• _Work task_: Each line holding the string "goal" is to be copied from the data.

• _Rendered page images_:
################
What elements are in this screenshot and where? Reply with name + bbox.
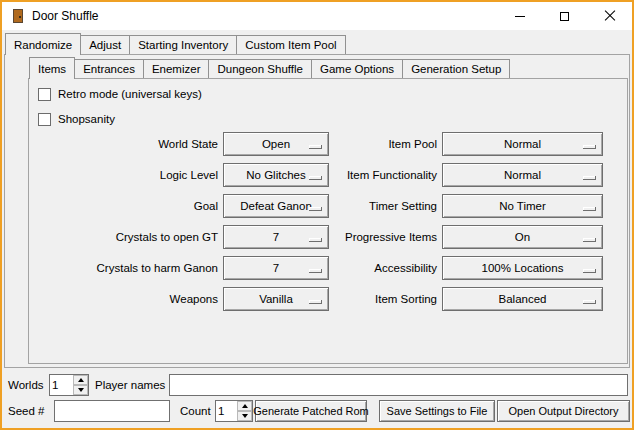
- count-spinbox: [215, 400, 253, 422]
- item-pool-value: Normal: [504, 138, 541, 150]
- tab-starting-inventory[interactable]: Starting Inventory: [129, 35, 237, 54]
- generate-patched-rom-button[interactable]: Generate Patched Rom: [255, 400, 367, 422]
- tab-dungeon-shuffle[interactable]: Dungeon Shuffle: [208, 59, 311, 78]
- spin-down-icon: [78, 388, 84, 392]
- primary-tab-bar: Randomize Adjust Starting Inventory Cust…: [5, 33, 346, 55]
- items-pane: [28, 78, 628, 364]
- dropdown-indicator-icon: [309, 145, 322, 149]
- app-icon: [10, 8, 26, 24]
- dropdown-indicator-icon: [309, 300, 322, 304]
- seed-input[interactable]: [54, 400, 170, 422]
- crystals-ganon-dropdown[interactable]: 7: [223, 256, 329, 280]
- timer-setting-dropdown[interactable]: No Timer: [442, 194, 603, 218]
- titlebar: Door Shuffle: [2, 2, 632, 30]
- player-names-label: Player names: [95, 374, 165, 396]
- spin-down-icon: [242, 414, 248, 418]
- close-icon: [604, 10, 616, 22]
- minimize-button[interactable]: [497, 2, 542, 30]
- worlds-label: Worlds: [8, 374, 44, 396]
- dropdown-indicator-icon: [583, 300, 596, 304]
- maximize-button[interactable]: [542, 2, 587, 30]
- world-state-dropdown[interactable]: Open: [223, 132, 329, 156]
- item-pool-dropdown[interactable]: Normal: [442, 132, 603, 156]
- goal-dropdown[interactable]: Defeat Ganon: [223, 194, 329, 218]
- logic-level-label: Logic Level: [38, 163, 218, 187]
- tab-entrances[interactable]: Entrances: [74, 59, 144, 78]
- logic-level-dropdown[interactable]: No Glitches: [223, 163, 329, 187]
- timer-setting-label: Timer Setting: [332, 194, 437, 218]
- spin-up-icon: [242, 404, 248, 408]
- item-sorting-dropdown[interactable]: Balanced: [442, 287, 603, 311]
- retro-mode-checkbox[interactable]: [38, 88, 51, 101]
- retro-mode-label: Retro mode (universal keys): [58, 88, 202, 100]
- retro-mode-row: Retro mode (universal keys): [38, 86, 202, 102]
- item-functionality-value: Normal: [504, 169, 541, 181]
- dropdown-indicator-icon: [583, 238, 596, 242]
- door-shuffle-window: Door Shuffle Randomize Adjust Starting I…: [0, 0, 634, 430]
- progressive-items-dropdown[interactable]: On: [442, 225, 603, 249]
- spin-up-icon: [78, 378, 84, 382]
- accessibility-value: 100% Locations: [482, 262, 564, 274]
- close-button[interactable]: [587, 2, 632, 30]
- crystals-gt-label: Crystals to open GT: [38, 225, 218, 249]
- item-sorting-label: Item Sorting: [332, 287, 437, 311]
- dropdown-indicator-icon: [583, 145, 596, 149]
- spin-down-button[interactable]: [73, 385, 88, 395]
- world-state-value: Open: [262, 138, 290, 150]
- dropdown-indicator-icon: [583, 176, 596, 180]
- spin-up-button[interactable]: [73, 375, 88, 385]
- dropdown-indicator-icon: [309, 176, 322, 180]
- dropdown-indicator-icon: [309, 238, 322, 242]
- shopsanity-checkbox[interactable]: [38, 113, 51, 126]
- worlds-spin-arrows: [73, 375, 88, 395]
- shopsanity-row: Shopsanity: [38, 111, 115, 127]
- tab-randomize[interactable]: Randomize: [5, 33, 81, 55]
- tab-game-options[interactable]: Game Options: [311, 59, 403, 78]
- player-names-input[interactable]: [169, 374, 628, 396]
- accessibility-dropdown[interactable]: 100% Locations: [442, 256, 603, 280]
- logic-level-value: No Glitches: [246, 169, 305, 181]
- caption-buttons: [497, 2, 632, 30]
- spin-up-button[interactable]: [237, 401, 252, 411]
- crystals-ganon-value: 7: [273, 262, 279, 274]
- shopsanity-label: Shopsanity: [58, 113, 115, 125]
- dropdown-indicator-icon: [583, 269, 596, 273]
- tab-custom-item-pool[interactable]: Custom Item Pool: [236, 35, 345, 54]
- accessibility-label: Accessibility: [332, 256, 437, 280]
- minimize-icon: [515, 16, 525, 17]
- weapons-label: Weapons: [38, 287, 218, 311]
- tab-generation-setup[interactable]: Generation Setup: [402, 59, 510, 78]
- count-spin-arrows: [237, 401, 252, 421]
- worlds-spinbox: [49, 374, 89, 396]
- item-functionality-dropdown[interactable]: Normal: [442, 163, 603, 187]
- dropdown-indicator-icon: [583, 207, 596, 211]
- dropdown-indicator-icon: [309, 207, 322, 211]
- tab-items[interactable]: Items: [29, 57, 75, 79]
- item-sorting-value: Balanced: [499, 293, 547, 305]
- weapons-value: Vanilla: [259, 293, 293, 305]
- progressive-items-value: On: [515, 231, 530, 243]
- timer-setting-value: No Timer: [499, 200, 546, 212]
- goal-value: Defeat Ganon: [240, 200, 312, 212]
- item-functionality-label: Item Functionality: [332, 163, 437, 187]
- tab-adjust[interactable]: Adjust: [80, 35, 130, 54]
- seed-label: Seed #: [8, 400, 44, 422]
- count-input[interactable]: [216, 401, 237, 421]
- count-label: Count: [180, 400, 211, 422]
- maximize-icon: [560, 12, 569, 21]
- goal-label: Goal: [38, 194, 218, 218]
- worlds-input[interactable]: [50, 375, 73, 395]
- save-settings-button[interactable]: Save Settings to File: [379, 400, 495, 422]
- world-state-label: World State: [38, 132, 218, 156]
- secondary-tab-bar: Items Entrances Enemizer Dungeon Shuffle…: [29, 57, 510, 79]
- crystals-gt-value: 7: [273, 231, 279, 243]
- tab-enemizer[interactable]: Enemizer: [143, 59, 210, 78]
- dropdown-indicator-icon: [309, 269, 322, 273]
- spin-down-button[interactable]: [237, 411, 252, 421]
- window-title: Door Shuffle: [32, 9, 99, 23]
- progressive-items-label: Progressive Items: [332, 225, 437, 249]
- crystals-gt-dropdown[interactable]: 7: [223, 225, 329, 249]
- weapons-dropdown[interactable]: Vanilla: [223, 287, 329, 311]
- item-pool-label: Item Pool: [332, 132, 437, 156]
- open-output-directory-button[interactable]: Open Output Directory: [497, 400, 630, 422]
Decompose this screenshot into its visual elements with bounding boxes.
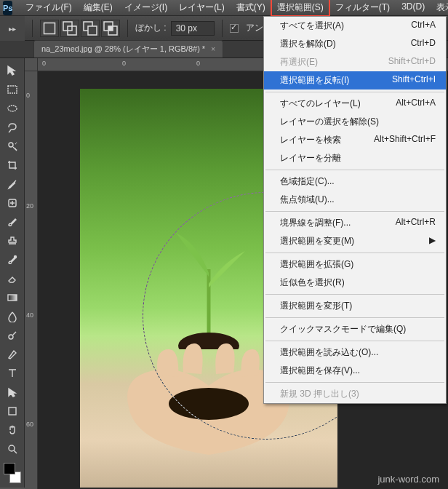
################
• _Exercise result_:
- goal-dropdown[interactable]: Defeat Ganon: [223, 194, 329, 218]
- goal-value: Defeat Ganon: [240, 200, 312, 212]
- goal-label: Goal: [38, 194, 218, 218]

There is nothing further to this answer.